*** Information supplied ***

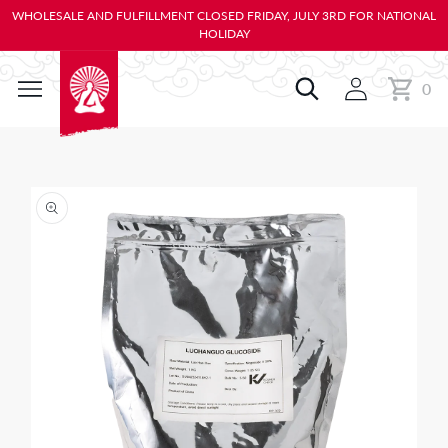
KIP TO
WHOLESALE AND FULFILLMENT CLOSED FRIDAY, JULY 3RD FOR NATIONAL
ONTENT
HOLIDAY
0
Cart
0
items
IP TO
RODUCT
NFORMATION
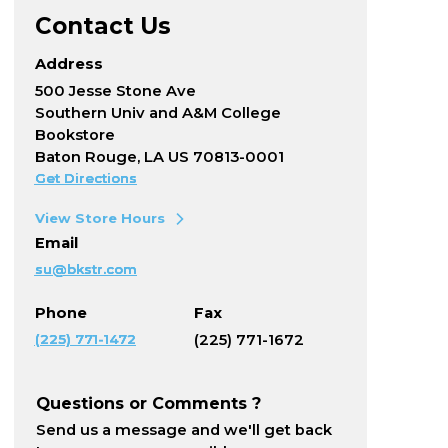
Contact Us
Address
500 Jesse Stone Ave
Southern Univ and A&M College
Bookstore
Baton Rouge, LA US 70813-0001
Get Directions
View Store Hours
Email
su@bkstr.com
Phone
Fax
(225) 771-1472
(225) 771-1672
Questions or Comments ?
Send us a message and we'll get back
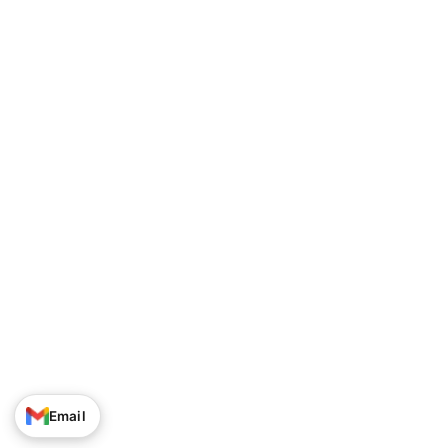
Track Your Order
Privacy Policy
About Us
Shipping Policy
Contact Us
Terms of Service
Career
Return & Refund Policy
© Narayan Enterprises. All Rights Reserved.
Email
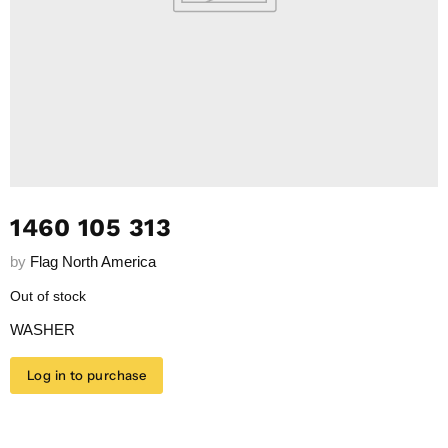
1460 105 313
by
Flag North America
Out of stock
WASHER
Log in to purchase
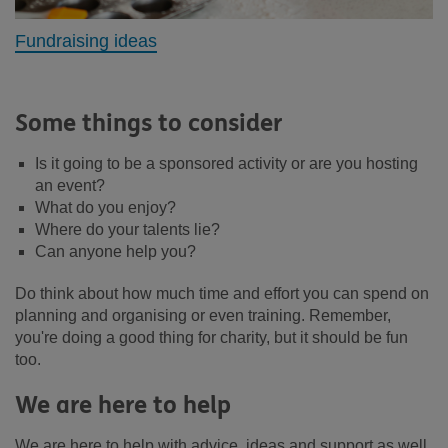
Fundraising ideas
Some things to consider
Is it going to be a sponsored activity or are you hosting
an event?
What do you enjoy?
Where do your talents lie?
Can anyone help you?
Do think about how much time and effort you can spend on
planning and organising or even training. Remember,
you're doing a good thing for charity, but it should be fun
too.
We are here to help
We are here to help with advice, ideas and support as well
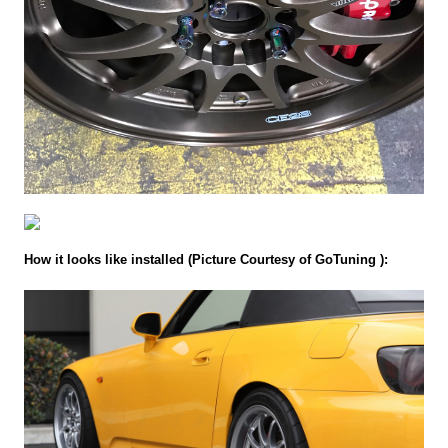
How it looks like installed (Picture Courtesy of GoTuning ):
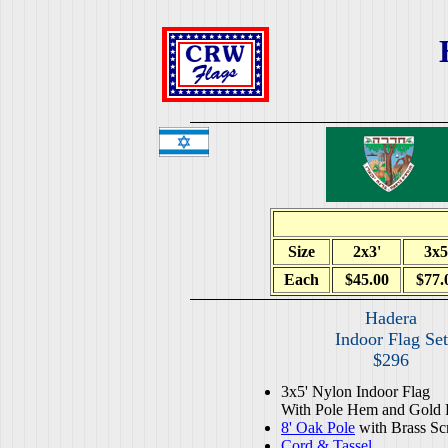
Size
2x3'
3x5
Each
$45.00
$77.
Hadera
Indoor Flag Set
$296
3x5' Nylon Indoor Flag
With Pole Hem and Gold 
8' Oak Pole
with Brass Sc
Cord & Tassel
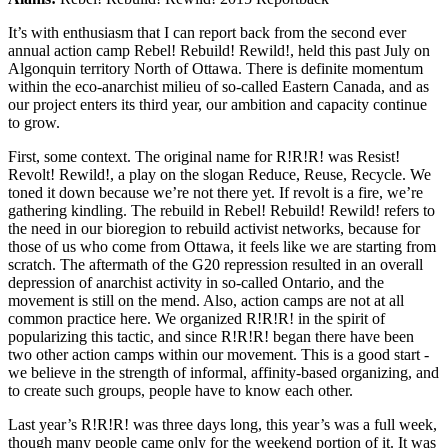
It’s with enthusiasm that I can report back from the second ever
annual action camp Rebel! Rebuild! Rewild!, held this past July on
Algonquin territory North of Ottawa. There is definite momentum
within the eco-anarchist milieu of so-called Eastern Canada, and as
our project enters its third year, our ambition and capacity continue
to grow.
First, some context. The original name for R!R!R! was Resist!
Revolt! Rewild!, a play on the slogan Reduce, Reuse, Recycle. We
toned it down because we’re not there yet. If revolt is a fire, we’re
gathering kindling. The rebuild in Rebel! Rebuild! Rewild! refers to
the need in our bioregion to rebuild activist networks, because for
those of us who come from Ottawa, it feels like we are starting from
scratch. The aftermath of the G20 repression resulted in an overall
depression of anarchist activity in so-called Ontario, and the
movement is still on the mend. Also, action camps are not at all
common practice here. We organized R!R!R! in the spirit of
popularizing this tactic, and since R!R!R! began there have been
two other action camps within our movement. This is a good start -
we believe in the strength of informal, affinity-based organizing, and
to create such groups, people have to know each other.
Last year’s R!R!R! was three days long, this year’s was a full week,
though many people came only for the weekend portion of it. It was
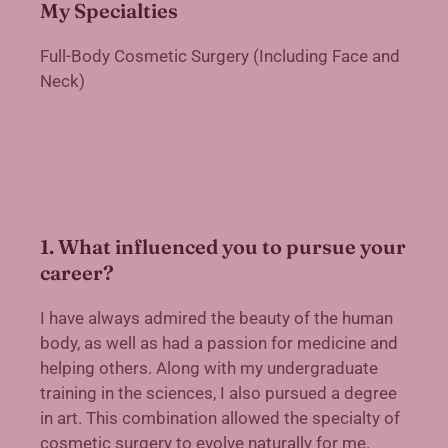
My Specialties
Full-Body Cosmetic Surgery (Including Face and
Neck)
1. What influenced you to pursue your
career?
I have always admired the beauty of the human
body, as well as had a passion for medicine and
helping others. Along with my undergraduate
training in the sciences, I also pursued a degree
in art. This combination allowed the specialty of
cosmetic surgery to evolve naturally for me.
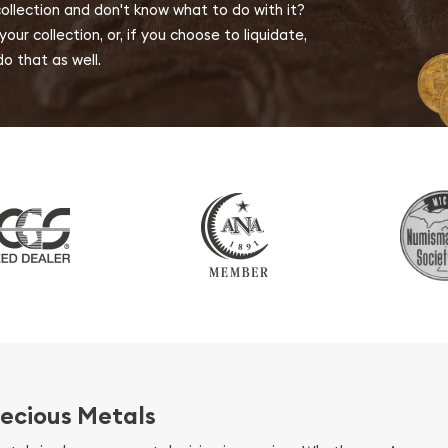
collection and don't know what to do with it?
ur collection, or, if you choose to liquidate,
o that as well.
ecious Metals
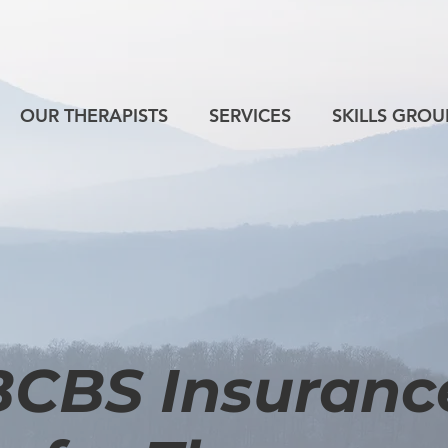
OUR THERAPISTS
SERVICES
SKILLS GROU
BCBS Insuranc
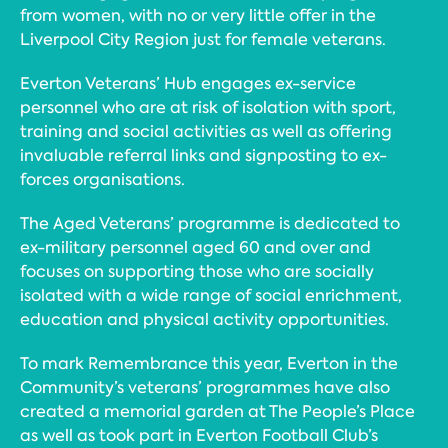
from women, with no or very little offer in the
Liverpool City Region just for female veterans.
Everton Veterans’ Hub engages ex-service
personnel who are at risk of isolation with sport,
training and social activities as well as offering
invaluable referral links and signposting to ex-
forces organisations.
The Aged Veterans’ programme is dedicated to
ex-military personnel aged 60 and over and
focuses on supporting those who are socially
isolated with a wide range of social enrichment,
education and physical activity opportunities.
To mark Remembrance this year, Everton in the
Community’s veterans’ programmes have also
created a memorial garden at The People’s Place
as well as took part in Everton Football Club’s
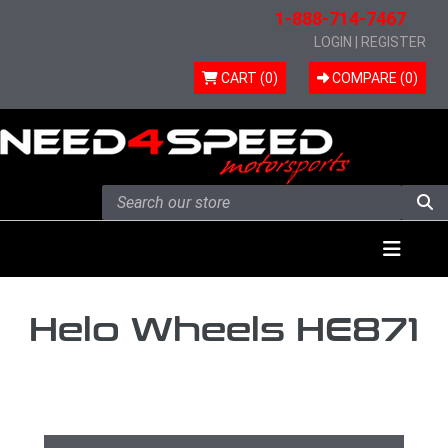
1-888-714-7467
LOGIN
|
REGISTER
CART (0)
COMPARE (
0
)
Skip to content
Menu
Helo Wheels HE871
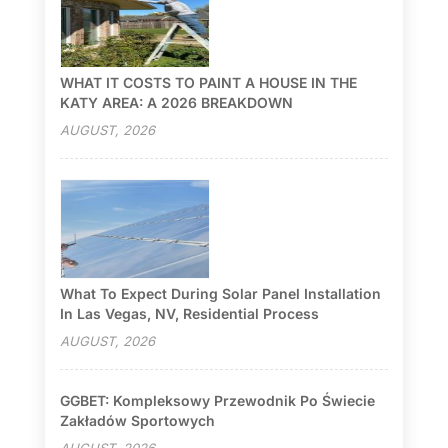
WHAT IT COSTS TO PAINT A HOUSE IN THE
KATY AREA: A 2026 BREAKDOWN
AUGUST, 2026
What To Expect During Solar Panel Installation
In Las Vegas, NV, Residential Process
AUGUST, 2026
GGBET: Kompleksowy Przewodnik Po Świecie
Zakładów Sportowych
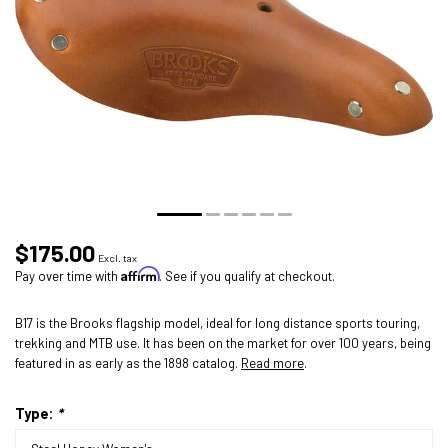
$175.00
Excl. tax
Affirm
Pay over time with
. See if you qualify at checkout.
B17 is the Brooks flagship model, ideal for long distance sports touring,
trekking and MTB use. It has been on the market for over 100 years, being
featured in as early as the 1898 catalog.
Read more
.
Type:
*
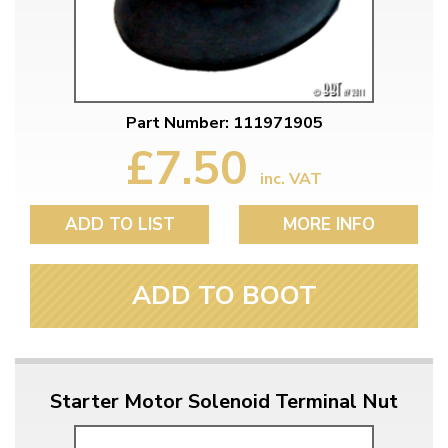
Part Number: 111971905
£7.50
inc. VAT
ADD TO LIST
MORE INFO
ADD TO BOOT
Starter Motor Solenoid Terminal Nut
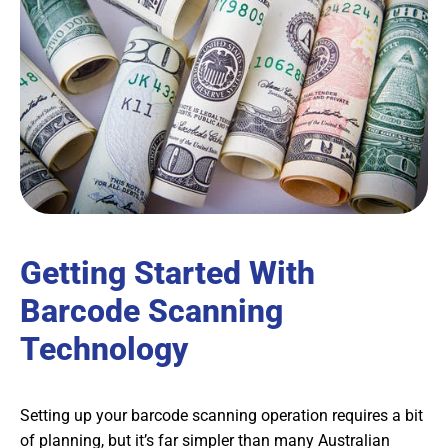
Getting Started With
Barcode Scanning
Technology
Setting up your barcode scanning operation requires a bit
of planning, but it’s far simpler than many Australian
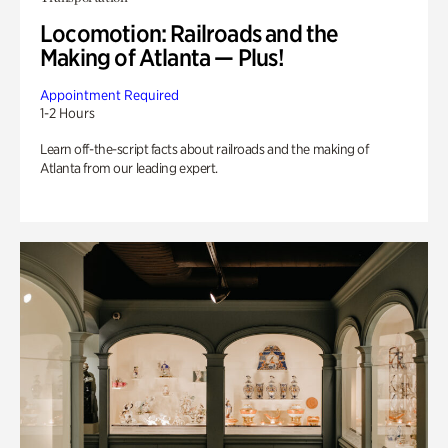
Locomotion: Railroads and the
Making of Atlanta — Plus!
Appointment Required
1-2 Hours
Learn off-the-script facts about railroads and the making of
Atlanta from our leading expert.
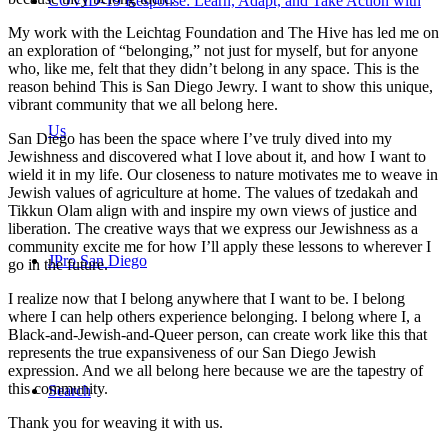
COVID-19 Response: Learn, Adapt, and Take Action with
My work with the Leichtag Foundation and The Hive has led me on
an exploration of “belonging,” not just for myself, but for anyone
who, like me, felt that they didn’t belong in any space. This is the
reason behind This is San Diego Jewry. I want to show this unique,
vibrant community that we all belong here.
Us
San Diego has been the space where I’ve truly dived into my
Jewishness and discovered what I love about it, and how I want to
wield it in my life. Our closeness to nature motivates me to weave in
Jewish values of agriculture at home. The values of tzedakah and
Tikkun Olam align with and inspire my own views of justice and
liberation. The creative ways that we express our Jewishness as a
community excite me for how I’ll apply these lessons to wherever I
JPro San Diego
go in the future.
I realize now that I belong anywhere that I want to be. I belong
where I can help others experience belonging. I belong where I, a
Black-and-Jewish-and-Queer person, can create work like this that
represents the true expansiveness of our San Diego Jewish
expression. And we all belong here because we are the tapestry of
this community.
Search
Thank you for weaving it with us.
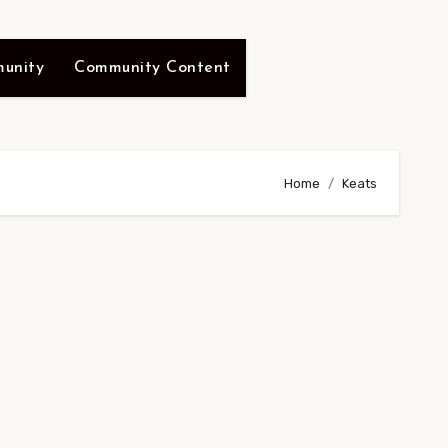
unity
Community Content
Home
Keats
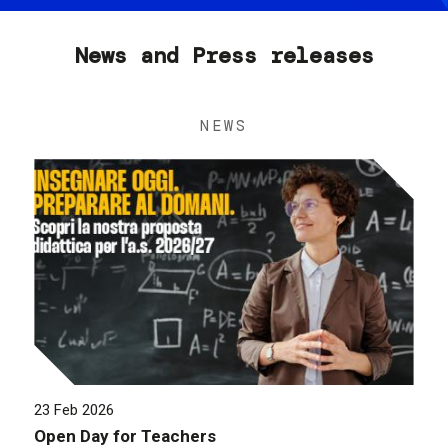
News and Press releases
NEWS
23 Feb 2026
Open Day for Teachers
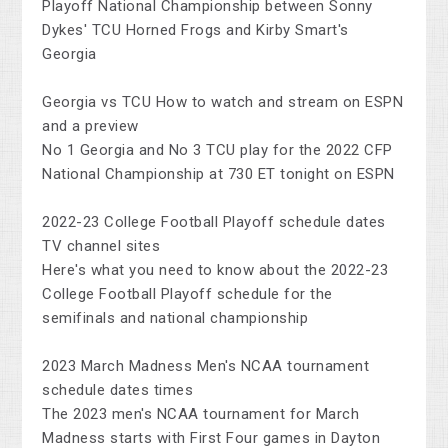
Playoff National Championship between Sonny
Dykes' TCU Horned Frogs and Kirby Smart's
Georgia
Georgia vs TCU How to watch and stream on ESPN
and a preview
No 1 Georgia and No 3 TCU play for the 2022 CFP
National Championship at 730 ET tonight on ESPN
2022-23 College Football Playoff schedule dates
TV channel sites
Here's what you need to know about the 2022-23
College Football Playoff schedule for the
semifinals and national championship
2023 March Madness Men's NCAA tournament
schedule dates times
The 2023 men's NCAA tournament for March
Madness starts with First Four games in Dayton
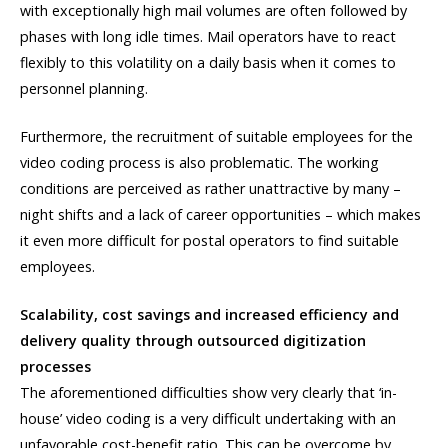
with exceptionally high mail volumes are often followed by
phases with long idle times. Mail operators have to react
flexibly to this volatility on a daily basis when it comes to
personnel planning.
Furthermore, the recruitment of suitable employees for the
video coding process is also problematic. The working
conditions are perceived as rather unattractive by many –
night shifts and a lack of career opportunities – which makes
it even more difficult for postal operators to find suitable
employees.
Scalability, cost savings and increased efficiency and
delivery quality through outsourced digitization
processes
The aforementioned difficulties show very clearly that ‘in-
house’ video coding is a very difficult undertaking with an
unfavorable cost-benefit ratio. This can be overcome by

*** End of Information supplied ***

◆ **Task brief**:
Using the records above, find and show each line with the string "NCAA".

◆ **Solved exercise**:
2023 March Madness Men's NCAA tournament
The 2023 men's NCAA tournament for March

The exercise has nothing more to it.